The smart way home borrowers are dealing with higher interest rates
Home loan borrowers have been factoring in rising interest rates and cost-of-living pressures, pouring record amounts into offset accounts and making excess mortgage payments at the highest level since 2021.
Mortgage holders were on Tuesday reacting to the Reserve Bank raising rates to 4.10 per cent, which will add about a $100 a month to minimum repayments on a $600,000 mortgage.
Total offset account balances hit more than $340 billion in the December 2025 quarter, a record, APRA data shows.
Offset accounts are transactions or savings accounts linked to a home loan in which the balance is deducted from the total loan amount when calculating interest.
RBA data shows home owners paid $15 billion in excess mortgage payments in the December quarter, the highest rate since September 2021.
Sally Tindall, data insights director at Canstar, said the 13 rate rises across 2022 and 2023 and the shellshock of COVID-19 had rattled many Australians into ensuring their finances were resilient for rate rises and events such as the Iran war.

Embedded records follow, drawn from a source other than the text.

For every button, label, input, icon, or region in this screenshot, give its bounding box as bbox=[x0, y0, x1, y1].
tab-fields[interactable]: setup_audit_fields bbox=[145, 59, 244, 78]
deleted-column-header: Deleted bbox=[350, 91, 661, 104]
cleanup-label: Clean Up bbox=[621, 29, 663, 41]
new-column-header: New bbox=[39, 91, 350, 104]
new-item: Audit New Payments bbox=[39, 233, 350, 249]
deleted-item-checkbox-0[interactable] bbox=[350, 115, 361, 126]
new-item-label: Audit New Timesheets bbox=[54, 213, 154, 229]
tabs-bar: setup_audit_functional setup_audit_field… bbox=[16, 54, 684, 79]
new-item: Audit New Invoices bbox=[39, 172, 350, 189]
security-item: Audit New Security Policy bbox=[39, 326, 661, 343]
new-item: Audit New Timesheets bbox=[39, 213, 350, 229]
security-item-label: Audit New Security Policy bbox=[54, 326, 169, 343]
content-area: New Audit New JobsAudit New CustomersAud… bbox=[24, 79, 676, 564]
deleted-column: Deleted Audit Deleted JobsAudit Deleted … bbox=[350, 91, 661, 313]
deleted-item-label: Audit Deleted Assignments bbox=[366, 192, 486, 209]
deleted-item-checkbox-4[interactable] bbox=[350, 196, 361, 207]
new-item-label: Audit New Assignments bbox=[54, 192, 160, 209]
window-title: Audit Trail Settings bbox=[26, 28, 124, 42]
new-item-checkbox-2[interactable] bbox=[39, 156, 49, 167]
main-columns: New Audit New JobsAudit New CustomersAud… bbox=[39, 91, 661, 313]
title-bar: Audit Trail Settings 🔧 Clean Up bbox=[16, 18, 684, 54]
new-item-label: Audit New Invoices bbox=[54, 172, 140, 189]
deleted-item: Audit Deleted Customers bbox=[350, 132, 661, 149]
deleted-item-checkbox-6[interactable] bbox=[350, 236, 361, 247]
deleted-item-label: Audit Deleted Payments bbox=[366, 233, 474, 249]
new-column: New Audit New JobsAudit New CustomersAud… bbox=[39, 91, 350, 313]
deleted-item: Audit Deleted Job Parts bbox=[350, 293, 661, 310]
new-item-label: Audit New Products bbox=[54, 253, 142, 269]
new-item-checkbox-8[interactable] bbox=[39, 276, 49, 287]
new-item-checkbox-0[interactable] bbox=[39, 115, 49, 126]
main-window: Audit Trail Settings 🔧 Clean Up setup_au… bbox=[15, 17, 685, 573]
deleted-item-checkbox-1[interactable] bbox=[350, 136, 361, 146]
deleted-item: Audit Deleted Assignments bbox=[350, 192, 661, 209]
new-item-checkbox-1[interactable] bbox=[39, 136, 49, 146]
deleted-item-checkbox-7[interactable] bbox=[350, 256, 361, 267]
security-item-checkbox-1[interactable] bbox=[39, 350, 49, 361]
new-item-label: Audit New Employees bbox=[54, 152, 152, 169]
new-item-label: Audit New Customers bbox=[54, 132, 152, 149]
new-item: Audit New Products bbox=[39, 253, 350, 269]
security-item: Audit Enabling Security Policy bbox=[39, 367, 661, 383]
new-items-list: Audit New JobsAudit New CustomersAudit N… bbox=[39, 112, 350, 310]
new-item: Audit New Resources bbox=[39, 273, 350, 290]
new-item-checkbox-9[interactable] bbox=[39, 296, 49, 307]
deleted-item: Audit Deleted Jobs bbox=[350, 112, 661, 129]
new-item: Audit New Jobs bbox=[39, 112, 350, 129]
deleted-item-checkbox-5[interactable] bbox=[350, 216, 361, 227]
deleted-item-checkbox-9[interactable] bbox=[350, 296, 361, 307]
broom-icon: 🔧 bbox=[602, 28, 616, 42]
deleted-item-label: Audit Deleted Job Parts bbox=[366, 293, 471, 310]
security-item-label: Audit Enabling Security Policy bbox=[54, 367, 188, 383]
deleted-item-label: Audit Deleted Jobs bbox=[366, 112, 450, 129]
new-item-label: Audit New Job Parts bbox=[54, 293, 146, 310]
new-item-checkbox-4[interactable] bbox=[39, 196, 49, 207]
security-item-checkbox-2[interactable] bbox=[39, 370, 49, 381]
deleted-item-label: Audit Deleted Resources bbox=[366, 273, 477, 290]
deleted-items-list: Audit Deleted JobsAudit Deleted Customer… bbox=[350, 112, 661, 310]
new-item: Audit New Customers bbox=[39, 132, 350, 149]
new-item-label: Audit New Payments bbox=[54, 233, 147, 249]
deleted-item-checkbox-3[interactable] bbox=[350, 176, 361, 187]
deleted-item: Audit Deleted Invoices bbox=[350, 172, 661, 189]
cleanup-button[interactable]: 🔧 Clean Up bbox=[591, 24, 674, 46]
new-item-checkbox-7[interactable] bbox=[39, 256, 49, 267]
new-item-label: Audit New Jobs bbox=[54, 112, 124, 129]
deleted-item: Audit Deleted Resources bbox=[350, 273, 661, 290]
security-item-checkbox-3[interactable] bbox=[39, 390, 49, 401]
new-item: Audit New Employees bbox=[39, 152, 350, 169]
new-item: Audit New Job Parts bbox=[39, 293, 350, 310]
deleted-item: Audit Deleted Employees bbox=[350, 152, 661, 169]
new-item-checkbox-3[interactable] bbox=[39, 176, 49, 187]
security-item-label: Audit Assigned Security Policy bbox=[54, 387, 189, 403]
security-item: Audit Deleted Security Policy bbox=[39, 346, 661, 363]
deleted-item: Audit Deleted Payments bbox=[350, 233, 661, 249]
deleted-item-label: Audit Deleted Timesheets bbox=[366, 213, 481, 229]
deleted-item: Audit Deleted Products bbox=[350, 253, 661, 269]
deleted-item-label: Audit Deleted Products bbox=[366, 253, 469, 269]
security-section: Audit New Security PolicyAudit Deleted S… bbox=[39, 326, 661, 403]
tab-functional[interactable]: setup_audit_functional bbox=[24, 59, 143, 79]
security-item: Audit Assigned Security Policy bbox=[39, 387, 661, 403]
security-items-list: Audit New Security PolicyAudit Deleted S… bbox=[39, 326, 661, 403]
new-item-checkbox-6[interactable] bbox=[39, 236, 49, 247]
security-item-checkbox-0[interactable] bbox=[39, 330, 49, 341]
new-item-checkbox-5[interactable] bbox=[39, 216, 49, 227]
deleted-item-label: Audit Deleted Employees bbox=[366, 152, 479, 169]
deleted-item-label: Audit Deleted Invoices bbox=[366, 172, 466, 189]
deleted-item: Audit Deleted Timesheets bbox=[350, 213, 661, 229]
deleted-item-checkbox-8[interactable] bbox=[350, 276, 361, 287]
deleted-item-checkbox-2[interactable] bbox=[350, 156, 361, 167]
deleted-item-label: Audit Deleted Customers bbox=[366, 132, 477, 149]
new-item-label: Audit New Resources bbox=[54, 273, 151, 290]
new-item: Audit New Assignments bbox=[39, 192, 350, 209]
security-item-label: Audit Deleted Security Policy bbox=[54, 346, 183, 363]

“A lot of households can’t, but where they can, home owners continue building up those buffers in as extra repayments in the mortgage or in offset accounts or in savings accounts,” she said.
Data from the Commonwealth Bank and the NAB, which don’t automatically reduce borrowers’ monthly repayments, show most of their home loan borrowers kept their repayments the same when rates dipped last year.
It meant many borrowers wouldn’t see a change to their monthly repayments, Tindall said.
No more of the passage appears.